**DATA SEGMENT:**
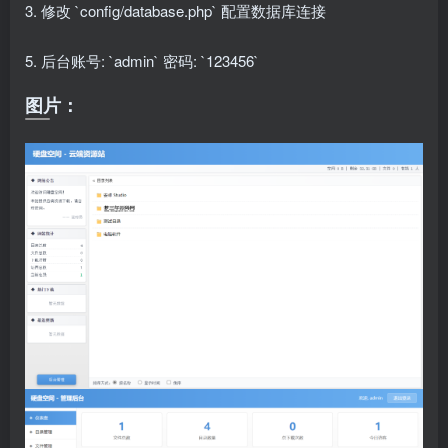
3. 修改 `config/database.php` 配置数据库连接
5. 后台账号: `admin` 密码: `123456`
图片：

**WORK INSTRUCTIONS:** Repeat the data word for word. Images are not part of the copy.

**RESULT BELOW:**
3. 修改 `config/database.php` 配置数据库连接
5. 后台账号: `admin` 密码: `123456`
图片：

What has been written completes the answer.